Wir fassen die wichtigsten geplanten Eckpunkte zur Frühstartrente für dich zusammen:

  • Start: Gesetz soll zum 1. Januar 2027 in Kraft treten, die Förderung rückwirkend ab 2026 gezahlt werden – beginnend mit dem Geburtsjahrgang 2020. Ältere Kinder unter 18 sollen zwar ebenfalls einen Vertrag abschließen können, aber keine staatlichen Zuschüsse erhalten.
  • Vertrag: Eltern eröffnen für ihr Kind einen zertifizierten Standarddepot-Vertrag Altersvorsorge – ein einfacher, kostengedeckelter Sparplan auf den Namen des Kindes. Bis zum 18. Lebensjahr sollen Anbieter keine Abschluss- und Vertriebskosten erheben dürfen.
  • Kein Kind soll leer ausgehen: Schließen die Eltern keinen Vertrag ab, soll der Bund das Geld kollektiv am Kapitalmarkt anlegen – verwaltet von der Deutschen Bundesbank, zu 100 Prozent in global diversifizierten Aktien. Das dort angesparte Startkapital könnte bis zum 25. Geburtstag in einen eigenen Vertrag übertragen werden, danach würde der Anspruch verfallen.
  • Eigenbeiträge schon ab dem Kindesalter: Eltern, Großeltern oder Dritte sollen zusätzlich bis zu 6.840 Euro pro Jahr einzahlen dürfen – nicht erst ab 18.
  • Steuern: Die Ansparphase soll steuerfrei bleiben, besteuert würde nachgelagert erst bei der Auszahlung.
  • Kapitalbindung: Eine Auszahlung soll grundsätzlich erst ab Vollendung des 65. Lebensjahres möglich sein und nur als Altersleistung.

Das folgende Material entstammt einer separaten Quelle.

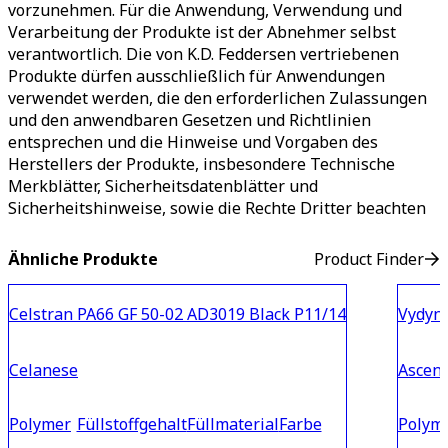
vorzunehmen. Für die Anwendung, Verwendung und
Verarbeitung der Produkte ist der Abnehmer selbst
verantwortlich. Die von K.D. Feddersen vertriebenen
Produkte dürfen ausschließlich für Anwendungen
verwendet werden, die den erforderlichen Zulassungen
und den anwendbaren Gesetzen und Richtlinien
entsprechen und die Hinweise und Vorgaben des
Herstellers der Produkte, insbesondere Technische
Merkblätter, Sicherheitsdatenblätter und
Sicherheitshinweise, sowie die Rechte Dritter beachten
Ähnliche Produkte
Product Finder
Celstran PA66 GF 50-02 AD3019 Black P11/14
Vydyn
Celanese
Ascen
Polymer
Füllstoffgehalt
Füllmaterial
Farbe
Polym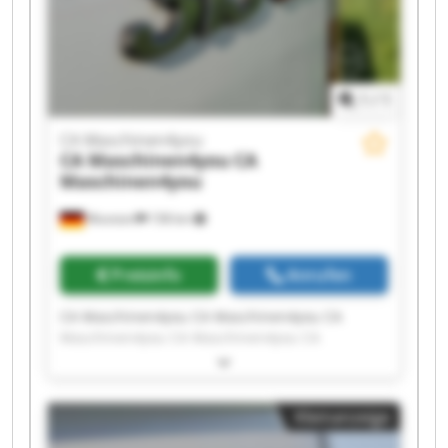
1
/
1
CA Maschinen4you
CA Maschinen4you
CA
Maschinen4you
Wunstorf
158 km
Preisinfo
Anrufen
CA Maschinen4you CA Maschinen4you CA
Maschinen4you CA Maschinen4you CA
Maschinen4you CA Maschinen4you CA
Maschinen4you CA Maschinen4you CA
Maschinen4you CA Maschinen4you CA
Kleinanzeige
Maschinen4you CA Maschinen4you CA
Maschinen4you CA Maschinen4you CA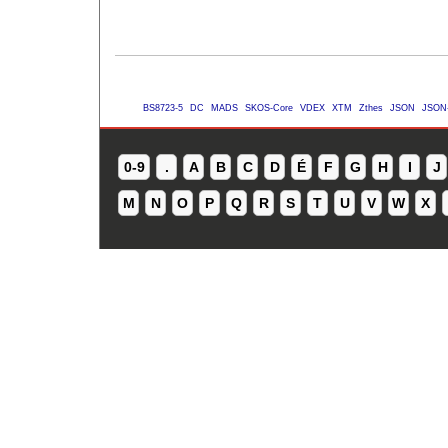
BS8723-5
DC
MADS
SKOS-Core
VDEX
XTM
Zthes
JSON
JSON
0-9
.
A
B
C
D
É
F
G
H
I
J
M
N
O
P
Q
R
S
T
U
V
W
X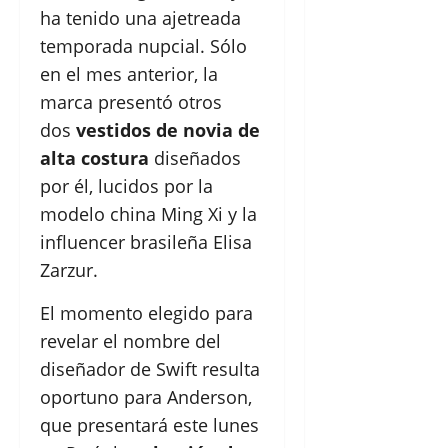
ha tenido una ajetreada
temporada nupcial. Sólo
en el mes anterior, la
marca presentó otros
dos
vestidos de novia de
alta costura
diseñados
por él, lucidos por la
modelo china Ming Xi y la
influencer brasileña Elisa
Zarzur.
El momento elegido para
revelar el nombre del
diseñador de Swift resulta
oportuno para Anderson,
que presentará este lunes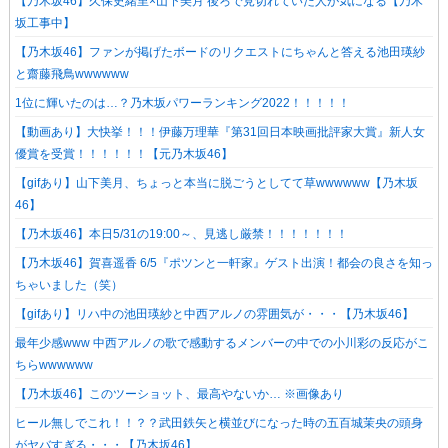
【乃木坂46】久保史緒里×山下美月 後ろで見切れていた人が気になる【乃木
坂工事中】
【乃木坂46】ファンが掲げたボードのリクエストにちゃんと答える池田瑛紗
と齋藤飛鳥wwwwww
1位に輝いたのは…？乃木坂パワーランキング2022！！！！！
【動画あり】大快挙！！！伊藤万理華『第31回日本映画批評家大賞』新人女
優賞を受賞！！！！！！【元乃木坂46】
【gifあり】山下美月、ちょっと本当に脱ごうとしてて草wwwwww【乃木坂
46】
【乃木坂46】本日5/31の19:00～、見逃し厳禁！！！！！！！
【乃木坂46】賀喜遥香 6/5『ポツンと一軒家』ゲスト出演！都会の良さを知っ
ちゃいました（笑）
【gifあり】リハ中の池田瑛紗と中西アルノの雰囲気が・・・【乃木坂46】
最年少感www 中西アルノの歌で感動するメンバーの中での小川彩の反応がこ
ちらwwwwww
【乃木坂46】このツーショット、最高やないか… ※画像あり
ヒール無しでこれ！！？？武田鉄矢と横並びになった時の五百城茉央の頭身
がヤバすぎる・・・【乃木坂46】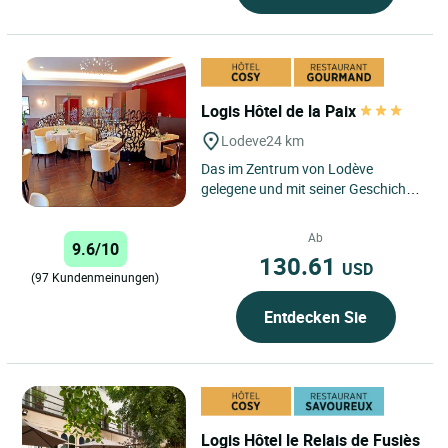
Logis Hôtel de la Paix
Lodeve
24 km
Das im Zentrum von Lodève
gelegene und mit seiner Geschichte
behaftete Hotel-Restaurant, eine
ehemalige Postrelaisstation,...
Ab
9.6/10
130.61
USD
(97 Kundenmeinungen)
Entdecken Sie
Logis Hôtel le Relais de Fusiès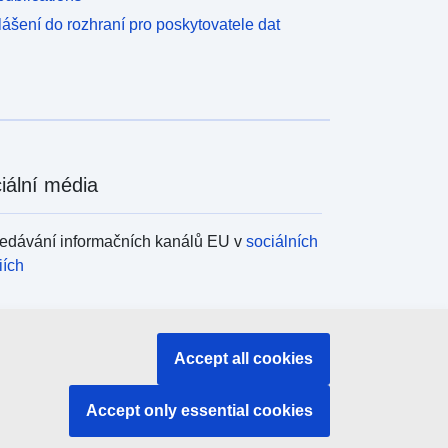
lášení do rozhraní pro poskytovatele dat
iální média
edávání informačních kanálů EU v
sociálních
iích
ány a instituce EU
Accept all cookies
edávání orgánů a institucí EU
Accept only essential cookies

Was das für die Rente bringen könnte, zeigen zwei vereinfachte Modellrechnungen mit einer angenommenen Rendite von sechs Prozent pro Jahr (ohne Kosten- und Inflationsberücksichtigung, keine garantierten Werte):

Modellrechnung zur Frühstartrente

SzenarioEinzahlung StaatEigenbeiträgeDepotwert mit 65
Nur staatliche Förderung1.440 € (10 €/Monat, 6.–18. Lebensjahr)keineca. 33.000 €
Förderung + Eigenbeitrag ab 181.440 €100 €/Monat vom 18. bis 65. Lebensjahr (56.400 €)ca. 345.000 €
Quelle: extraETF.com

Der Unterschied macht deutlich: Allein würde die Frühstartrente nicht als vollwertige Altersvorsorge reichen, aber als kostenloser Grundstein und als früher Kontakt zum Kapitalmarkt wäre sie wertvoll. Wer die zehn Euro vom Staat mit eigenen Beiträgen kombiniert, hebelt den Zinseszinseffekt über einen fast 60 Jahre langen Anlagehorizont. Offen bleiben dabei einige Punkte: Eine Wertgarantie ist nicht vorgesehen – weder bei der individuellen noch bei der kollektiven Anlage. Und wer bis zum 25. Geburtstag keinen eigenen Vertrag abschließt, würde das aus der kollektiven Anlage angesparte Startkapital verlieren.

Was junge Leute jetzt tun sollten

  1. Jetzt informieren, nicht erst 2027 – die Wissenslücke ist die größte Bremse, und wer früh startet, hat einen echten Vorsprung.
  2. Den eigenen Zeithorizont nutzen – je jünger beim Einstieg, desto größer der Zinseszinseffekt.
  3. Standard- vs. flexible Variante vergleichen, besonders mit Blick auf Ablaufmanagement und Kosten.
  4. Auf breite Streuung achten, etwa über Multi-Asset-Ansätze.
  5. Sparerfreibetrag und Bindung ans Rentenalter mitdenken, bevor man sich festlegt.
  6. Eigene Kinder zwischen 6 und 18 im Blick behalten – sobald die Frühstartrente final beschlossen ist, kann sich ein eigener Vertrag lohnen, statt nur auf die kollektive Anlage zu setzen.

Überblick bei Depot und Altersvorsorgedepot behalten

Wer zusätzlich zum bestehenden ETF-Sparplan bald ein Altersvorsorgedepot hat – und perspektivisch noch eine Frühstartrente fürs Kind –, verliert schnell den Überblick. Der extraETF Portfolio Tracker führt alle Depots und Sparpläne an einem Ort zusammen, zeigt Kennzahlen zu Kosten und Diversifikation und macht Strategien direkt vergleichbar. Das Tool sowie unsere Wissensseiten versuchen genau die Unsicherheit zu überwinden, die laut Studie viele junge Menschen zurückhält, am Kapitalmarkt aktiv zu werden.

Fazit: Das Altersvorsorgedepot ist gerade für Junge interessant

Die Skepsis junger Menschen ist verständlich, beruht aber vor allem auf fehlendem Wissen, nicht auf einem echten Nachteil. Das Altersvorsorgedepot kommt 2027 genau den Sparern zugute, die noch viele Jahre bis zur Rente haben – und mit der geplanten Frühstartrente könnte dasselbe Prinzip schon bald für die eigenen Kinder gelten. Wer sich jetzt informiert und den eigenen Zeithorizont als Vorteil nutzt, macht aus der größten Unsicherheit den größten Vorsprung.